Warum Spracherkennung kein sicherer Passwortersatz ist

Sobald der Bankkunde zum Telefon greift, verifiziert er seine Identität anhand der Stimme und kann seine Bankgeschäfte tätigen – ganz einfach und bequem. Es stellt sich allerdings die Frage, ob die Spracherkennung – genauso wie letztlich auch eine Buchstaben- oder Nummernkombination – geknackt werden kann? Die Salesforce-Mitarbeiter John Seymour und Azeem Aqil bejahen dies.

Ihnen gelang es, professionellen Stimmerkennungstools wie Apples Siri und Microsofts Cloud-Lösung Azure-Speaker-Recognition auszutricksen. Ganz einfach, indem sie ihre Stimmen mittels „Machine Learning“ synthetisch rekonstruierten. Beide Systeme fielen auf ihre Stimm-Täuschung rein und identifizierten die synthetisch erzeugten Stimmen als ihre eigenen.

Bist Du es wirklich? Wie synthetische Stimm-Nachbauten Sprach-Systeme überlisten

Wie Seymour und Aqil die Stimmerkennungssoftware mit ihren Stimm-Fälschungen überlisten konnten, demonstrierten die Sicherheitsforscher kürzlich bei der Hackerkonferenz Defcon. Um ein neuronales Netz aufzubauen, nutzten sie ein Text-to-Speech-Tool und fütterten das Programm mit Daten aus Open-Source-Sprachdatenbanken.

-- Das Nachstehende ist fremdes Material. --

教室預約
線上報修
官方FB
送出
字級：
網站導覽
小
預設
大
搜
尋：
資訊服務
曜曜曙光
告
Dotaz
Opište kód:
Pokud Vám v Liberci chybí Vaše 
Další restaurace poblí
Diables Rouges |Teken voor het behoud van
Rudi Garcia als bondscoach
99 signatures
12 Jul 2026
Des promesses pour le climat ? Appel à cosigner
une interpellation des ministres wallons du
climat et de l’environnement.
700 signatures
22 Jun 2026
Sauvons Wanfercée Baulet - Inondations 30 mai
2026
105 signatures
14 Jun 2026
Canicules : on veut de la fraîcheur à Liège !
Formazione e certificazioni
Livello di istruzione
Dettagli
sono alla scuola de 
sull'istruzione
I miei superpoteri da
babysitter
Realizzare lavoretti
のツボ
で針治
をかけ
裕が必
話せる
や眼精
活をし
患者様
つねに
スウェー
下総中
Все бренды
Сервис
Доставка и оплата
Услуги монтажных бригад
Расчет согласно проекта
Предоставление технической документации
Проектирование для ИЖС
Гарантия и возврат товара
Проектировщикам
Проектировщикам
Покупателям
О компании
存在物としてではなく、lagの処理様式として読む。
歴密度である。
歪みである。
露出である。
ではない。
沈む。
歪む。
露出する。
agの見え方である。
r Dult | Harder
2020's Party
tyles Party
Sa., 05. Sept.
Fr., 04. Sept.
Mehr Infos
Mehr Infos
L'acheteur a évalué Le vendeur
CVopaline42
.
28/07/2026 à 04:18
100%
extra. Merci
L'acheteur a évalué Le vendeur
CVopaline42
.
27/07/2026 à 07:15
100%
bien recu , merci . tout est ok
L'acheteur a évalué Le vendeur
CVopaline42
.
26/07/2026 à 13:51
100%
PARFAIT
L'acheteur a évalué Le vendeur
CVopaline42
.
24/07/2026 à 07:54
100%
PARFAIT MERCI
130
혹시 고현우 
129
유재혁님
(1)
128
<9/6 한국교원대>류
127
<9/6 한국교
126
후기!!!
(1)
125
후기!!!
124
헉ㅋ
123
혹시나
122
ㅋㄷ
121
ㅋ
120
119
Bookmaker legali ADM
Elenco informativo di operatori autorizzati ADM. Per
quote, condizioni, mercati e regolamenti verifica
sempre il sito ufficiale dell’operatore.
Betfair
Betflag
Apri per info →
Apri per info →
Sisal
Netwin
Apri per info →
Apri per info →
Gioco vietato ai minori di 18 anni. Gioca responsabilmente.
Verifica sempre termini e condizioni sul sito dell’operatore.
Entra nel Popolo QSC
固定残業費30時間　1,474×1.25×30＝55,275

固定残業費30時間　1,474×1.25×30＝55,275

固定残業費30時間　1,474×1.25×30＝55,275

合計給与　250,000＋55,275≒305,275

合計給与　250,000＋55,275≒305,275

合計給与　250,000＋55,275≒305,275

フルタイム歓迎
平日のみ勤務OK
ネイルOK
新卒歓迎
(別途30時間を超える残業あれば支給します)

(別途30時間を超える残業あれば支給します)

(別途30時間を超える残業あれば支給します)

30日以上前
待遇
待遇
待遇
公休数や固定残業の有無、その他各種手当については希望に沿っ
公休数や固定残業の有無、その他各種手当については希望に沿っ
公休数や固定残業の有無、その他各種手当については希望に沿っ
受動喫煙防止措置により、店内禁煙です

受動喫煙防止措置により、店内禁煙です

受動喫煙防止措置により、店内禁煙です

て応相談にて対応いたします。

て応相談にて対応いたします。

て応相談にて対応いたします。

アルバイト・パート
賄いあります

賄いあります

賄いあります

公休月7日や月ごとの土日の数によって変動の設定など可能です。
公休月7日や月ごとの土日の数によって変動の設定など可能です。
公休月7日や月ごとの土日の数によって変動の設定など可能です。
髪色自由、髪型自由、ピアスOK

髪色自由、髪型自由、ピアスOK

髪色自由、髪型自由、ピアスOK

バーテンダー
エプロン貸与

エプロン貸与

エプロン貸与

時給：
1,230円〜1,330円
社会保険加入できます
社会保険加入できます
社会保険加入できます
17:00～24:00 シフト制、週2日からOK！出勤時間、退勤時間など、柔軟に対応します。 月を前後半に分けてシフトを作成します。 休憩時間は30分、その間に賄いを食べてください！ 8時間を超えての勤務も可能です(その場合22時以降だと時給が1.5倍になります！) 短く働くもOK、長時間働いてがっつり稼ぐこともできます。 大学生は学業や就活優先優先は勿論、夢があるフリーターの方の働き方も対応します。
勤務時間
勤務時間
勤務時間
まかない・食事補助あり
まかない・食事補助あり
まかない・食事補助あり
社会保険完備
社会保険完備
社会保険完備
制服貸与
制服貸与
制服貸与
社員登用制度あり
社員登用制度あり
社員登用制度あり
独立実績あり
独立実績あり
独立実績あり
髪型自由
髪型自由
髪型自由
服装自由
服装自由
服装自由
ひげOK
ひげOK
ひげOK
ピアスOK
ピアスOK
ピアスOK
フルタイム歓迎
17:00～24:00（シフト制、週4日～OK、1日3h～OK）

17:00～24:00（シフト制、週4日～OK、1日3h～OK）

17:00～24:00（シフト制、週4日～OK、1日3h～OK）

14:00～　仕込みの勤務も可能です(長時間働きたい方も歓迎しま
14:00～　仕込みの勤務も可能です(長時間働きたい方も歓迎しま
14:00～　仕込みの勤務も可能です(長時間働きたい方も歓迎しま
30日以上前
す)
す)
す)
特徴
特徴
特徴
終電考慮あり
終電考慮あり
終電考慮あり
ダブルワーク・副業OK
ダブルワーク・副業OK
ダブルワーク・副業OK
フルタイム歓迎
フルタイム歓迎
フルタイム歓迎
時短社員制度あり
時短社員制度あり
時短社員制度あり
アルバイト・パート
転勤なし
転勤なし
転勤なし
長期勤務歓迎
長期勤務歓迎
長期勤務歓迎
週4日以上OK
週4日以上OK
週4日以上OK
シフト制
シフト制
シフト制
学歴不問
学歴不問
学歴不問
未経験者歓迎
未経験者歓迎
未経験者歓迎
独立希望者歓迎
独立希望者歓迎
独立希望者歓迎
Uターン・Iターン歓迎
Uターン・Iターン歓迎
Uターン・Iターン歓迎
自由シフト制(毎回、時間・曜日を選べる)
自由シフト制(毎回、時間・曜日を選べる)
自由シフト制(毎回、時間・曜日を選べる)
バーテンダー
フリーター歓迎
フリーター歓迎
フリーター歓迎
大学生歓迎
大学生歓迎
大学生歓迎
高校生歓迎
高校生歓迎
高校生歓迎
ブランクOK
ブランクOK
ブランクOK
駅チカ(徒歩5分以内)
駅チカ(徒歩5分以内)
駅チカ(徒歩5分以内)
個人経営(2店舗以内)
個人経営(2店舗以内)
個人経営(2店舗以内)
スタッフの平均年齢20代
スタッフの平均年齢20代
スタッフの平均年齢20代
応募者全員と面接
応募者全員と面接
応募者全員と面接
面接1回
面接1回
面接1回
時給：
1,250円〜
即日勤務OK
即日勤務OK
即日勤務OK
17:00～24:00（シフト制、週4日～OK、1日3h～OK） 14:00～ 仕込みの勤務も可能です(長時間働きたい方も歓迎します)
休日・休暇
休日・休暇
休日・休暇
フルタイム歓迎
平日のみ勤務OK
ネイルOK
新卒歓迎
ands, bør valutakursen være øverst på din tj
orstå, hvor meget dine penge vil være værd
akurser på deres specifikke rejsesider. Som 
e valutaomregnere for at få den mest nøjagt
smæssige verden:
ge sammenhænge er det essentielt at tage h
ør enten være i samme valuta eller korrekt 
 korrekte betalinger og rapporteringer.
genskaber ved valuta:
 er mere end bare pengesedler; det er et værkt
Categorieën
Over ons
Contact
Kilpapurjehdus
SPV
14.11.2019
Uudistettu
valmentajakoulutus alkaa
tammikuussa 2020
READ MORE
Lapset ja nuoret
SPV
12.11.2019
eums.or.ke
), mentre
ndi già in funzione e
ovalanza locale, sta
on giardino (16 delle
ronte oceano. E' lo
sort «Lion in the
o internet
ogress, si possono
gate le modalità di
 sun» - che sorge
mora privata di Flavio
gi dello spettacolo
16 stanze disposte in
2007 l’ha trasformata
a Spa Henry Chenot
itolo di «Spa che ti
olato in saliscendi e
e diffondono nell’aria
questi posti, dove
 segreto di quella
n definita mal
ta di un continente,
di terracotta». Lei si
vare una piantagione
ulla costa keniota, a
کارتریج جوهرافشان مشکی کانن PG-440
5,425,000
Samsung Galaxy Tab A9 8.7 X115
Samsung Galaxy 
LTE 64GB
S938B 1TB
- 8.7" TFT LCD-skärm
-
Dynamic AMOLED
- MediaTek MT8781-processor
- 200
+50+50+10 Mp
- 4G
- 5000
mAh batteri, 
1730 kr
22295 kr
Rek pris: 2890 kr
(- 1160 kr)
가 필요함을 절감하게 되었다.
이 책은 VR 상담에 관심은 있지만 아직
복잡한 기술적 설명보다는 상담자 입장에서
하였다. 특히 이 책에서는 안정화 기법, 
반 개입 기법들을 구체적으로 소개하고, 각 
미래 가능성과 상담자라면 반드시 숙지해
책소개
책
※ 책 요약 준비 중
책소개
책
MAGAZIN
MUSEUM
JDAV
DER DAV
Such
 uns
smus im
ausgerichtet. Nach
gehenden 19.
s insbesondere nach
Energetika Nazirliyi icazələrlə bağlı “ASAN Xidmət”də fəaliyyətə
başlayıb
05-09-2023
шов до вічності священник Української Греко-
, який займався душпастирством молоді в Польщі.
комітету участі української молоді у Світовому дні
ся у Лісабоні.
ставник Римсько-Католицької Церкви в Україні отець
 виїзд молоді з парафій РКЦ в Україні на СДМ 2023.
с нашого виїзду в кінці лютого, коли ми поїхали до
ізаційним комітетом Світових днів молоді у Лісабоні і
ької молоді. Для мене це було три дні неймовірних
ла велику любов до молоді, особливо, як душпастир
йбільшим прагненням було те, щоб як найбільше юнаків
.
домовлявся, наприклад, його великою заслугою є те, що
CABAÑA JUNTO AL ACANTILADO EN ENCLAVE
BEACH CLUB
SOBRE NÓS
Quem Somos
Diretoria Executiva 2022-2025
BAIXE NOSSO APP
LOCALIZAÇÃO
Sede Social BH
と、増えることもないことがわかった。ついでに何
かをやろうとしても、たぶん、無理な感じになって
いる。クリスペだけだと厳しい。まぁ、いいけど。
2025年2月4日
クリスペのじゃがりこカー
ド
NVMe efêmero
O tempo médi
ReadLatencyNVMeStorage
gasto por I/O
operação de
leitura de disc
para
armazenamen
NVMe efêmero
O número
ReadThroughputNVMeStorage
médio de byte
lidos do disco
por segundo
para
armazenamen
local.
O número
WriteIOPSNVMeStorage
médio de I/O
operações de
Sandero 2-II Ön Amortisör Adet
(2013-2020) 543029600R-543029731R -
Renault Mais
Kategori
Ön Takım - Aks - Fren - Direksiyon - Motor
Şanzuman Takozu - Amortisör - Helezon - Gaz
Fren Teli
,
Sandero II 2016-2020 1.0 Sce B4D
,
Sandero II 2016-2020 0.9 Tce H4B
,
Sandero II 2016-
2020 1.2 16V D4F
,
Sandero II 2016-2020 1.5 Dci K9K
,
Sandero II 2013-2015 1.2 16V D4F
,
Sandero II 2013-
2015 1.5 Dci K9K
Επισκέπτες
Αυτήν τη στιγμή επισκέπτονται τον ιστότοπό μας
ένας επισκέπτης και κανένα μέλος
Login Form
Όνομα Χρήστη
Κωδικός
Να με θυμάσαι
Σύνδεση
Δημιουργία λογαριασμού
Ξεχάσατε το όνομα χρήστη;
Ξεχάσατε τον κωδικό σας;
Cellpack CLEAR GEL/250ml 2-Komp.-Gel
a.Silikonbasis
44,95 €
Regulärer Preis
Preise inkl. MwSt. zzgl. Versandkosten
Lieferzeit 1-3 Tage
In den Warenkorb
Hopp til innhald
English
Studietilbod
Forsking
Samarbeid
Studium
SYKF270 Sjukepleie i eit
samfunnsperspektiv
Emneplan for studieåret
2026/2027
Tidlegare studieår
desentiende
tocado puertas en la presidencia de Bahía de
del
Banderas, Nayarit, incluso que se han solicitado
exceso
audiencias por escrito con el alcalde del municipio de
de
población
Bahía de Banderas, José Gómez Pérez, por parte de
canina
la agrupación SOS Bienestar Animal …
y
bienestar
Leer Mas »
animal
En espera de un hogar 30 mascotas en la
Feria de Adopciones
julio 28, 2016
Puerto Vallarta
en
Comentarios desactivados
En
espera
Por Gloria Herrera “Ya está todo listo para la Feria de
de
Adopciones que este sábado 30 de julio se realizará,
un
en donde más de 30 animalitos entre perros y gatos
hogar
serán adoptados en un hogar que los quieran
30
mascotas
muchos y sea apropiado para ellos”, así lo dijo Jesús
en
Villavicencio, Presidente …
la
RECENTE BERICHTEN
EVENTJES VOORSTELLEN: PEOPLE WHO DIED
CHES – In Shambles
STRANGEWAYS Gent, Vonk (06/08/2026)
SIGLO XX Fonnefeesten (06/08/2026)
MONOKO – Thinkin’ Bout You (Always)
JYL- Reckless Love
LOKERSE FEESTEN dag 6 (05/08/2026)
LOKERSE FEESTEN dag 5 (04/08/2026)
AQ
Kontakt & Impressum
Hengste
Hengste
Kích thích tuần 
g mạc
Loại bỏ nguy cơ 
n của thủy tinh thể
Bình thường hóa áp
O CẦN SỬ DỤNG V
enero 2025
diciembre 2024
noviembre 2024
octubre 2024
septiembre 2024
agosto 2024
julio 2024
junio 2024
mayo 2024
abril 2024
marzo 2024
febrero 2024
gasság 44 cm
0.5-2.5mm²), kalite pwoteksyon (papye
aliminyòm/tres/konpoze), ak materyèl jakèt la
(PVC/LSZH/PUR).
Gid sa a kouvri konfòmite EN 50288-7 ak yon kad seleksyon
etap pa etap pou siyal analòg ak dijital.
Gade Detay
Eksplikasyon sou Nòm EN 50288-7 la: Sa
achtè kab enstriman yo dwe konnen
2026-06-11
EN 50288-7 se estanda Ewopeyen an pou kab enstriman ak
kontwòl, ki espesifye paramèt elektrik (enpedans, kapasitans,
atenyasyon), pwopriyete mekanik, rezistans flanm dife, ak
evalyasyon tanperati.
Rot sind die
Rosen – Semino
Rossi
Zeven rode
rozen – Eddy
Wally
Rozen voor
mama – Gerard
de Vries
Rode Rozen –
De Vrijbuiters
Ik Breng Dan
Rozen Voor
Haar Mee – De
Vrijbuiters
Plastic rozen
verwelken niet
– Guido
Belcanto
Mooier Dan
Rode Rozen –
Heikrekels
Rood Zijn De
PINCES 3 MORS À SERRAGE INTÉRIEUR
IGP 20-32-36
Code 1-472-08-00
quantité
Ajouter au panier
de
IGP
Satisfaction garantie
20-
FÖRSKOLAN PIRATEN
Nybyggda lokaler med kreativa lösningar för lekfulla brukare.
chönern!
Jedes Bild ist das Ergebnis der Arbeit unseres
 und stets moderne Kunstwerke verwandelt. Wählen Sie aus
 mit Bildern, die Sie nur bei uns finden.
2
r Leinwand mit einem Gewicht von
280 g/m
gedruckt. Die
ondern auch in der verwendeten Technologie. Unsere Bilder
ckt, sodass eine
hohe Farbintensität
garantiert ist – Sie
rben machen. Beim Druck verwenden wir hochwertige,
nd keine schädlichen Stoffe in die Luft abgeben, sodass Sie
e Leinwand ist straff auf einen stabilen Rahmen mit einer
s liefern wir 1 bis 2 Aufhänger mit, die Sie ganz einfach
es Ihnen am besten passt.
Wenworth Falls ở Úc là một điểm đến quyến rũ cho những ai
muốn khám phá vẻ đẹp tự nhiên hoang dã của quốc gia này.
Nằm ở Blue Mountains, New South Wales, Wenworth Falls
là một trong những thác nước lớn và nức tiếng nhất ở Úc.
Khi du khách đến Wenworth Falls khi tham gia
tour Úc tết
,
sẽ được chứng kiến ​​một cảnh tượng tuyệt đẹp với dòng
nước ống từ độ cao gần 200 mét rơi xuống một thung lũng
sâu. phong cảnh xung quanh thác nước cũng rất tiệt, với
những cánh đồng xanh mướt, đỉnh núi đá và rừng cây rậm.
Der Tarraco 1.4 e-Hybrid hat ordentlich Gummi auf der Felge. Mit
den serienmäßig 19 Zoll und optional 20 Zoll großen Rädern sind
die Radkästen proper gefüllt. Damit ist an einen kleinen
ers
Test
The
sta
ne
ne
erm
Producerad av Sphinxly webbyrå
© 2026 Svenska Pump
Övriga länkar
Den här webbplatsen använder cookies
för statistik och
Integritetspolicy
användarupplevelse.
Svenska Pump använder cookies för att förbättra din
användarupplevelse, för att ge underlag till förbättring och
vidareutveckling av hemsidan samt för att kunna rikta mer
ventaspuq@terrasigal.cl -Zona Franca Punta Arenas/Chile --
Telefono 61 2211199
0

Anschließend ersetzten die Forscher den Datensatz durch nachbearbeitete Sprechproben des potenziellen Opfers – dessen Sprachfetzen sie verlangsamten und beschleunigten. So reichten ihnen vergleichsweise wenige und kurze Sprachproben, um die Stimmerkennungstools zu täuschen.

Deutsche Banken setzen auf Sicherheit

Auch in Deutschland sind Bankgeschäfte per Sprachassistent möglich – zumindest bis zu einem gewissen Grad. Beispielsweise die Deutsche Bank, Comdirekt und die Smartphonebank N26 bieten bereits seit längerem an, Überweisungen via Google-Sprachassistenten oder Siri vorzubereiten. Den letzten Schritt müssen Bankkunden hierzulande aber immer noch online tätigen – aus Sicherheitsbedenken.

„Technisch wäre es auch möglich, eine Überweisung ausschließlich per Sprache anzustoßen“, erklärt Matthias Hach, Vorstandsmitglied von Comdirect, gegenüber dem Handelsblatt. Die Freigabe über die Comdirect-App sei aber ein zusätzlicher Sicherheitsmechanismus, die Bank habe schließlich einen hohen Anspruch an die Sicherheit.

Vor diesem Hintergrund ist davon auszugehen, dass die komplette Abwicklung der persönlichen Bankgeschäfte mittels eigener Stimme zumindest in Deutschland noch Zukunftsmusik bleiben wird.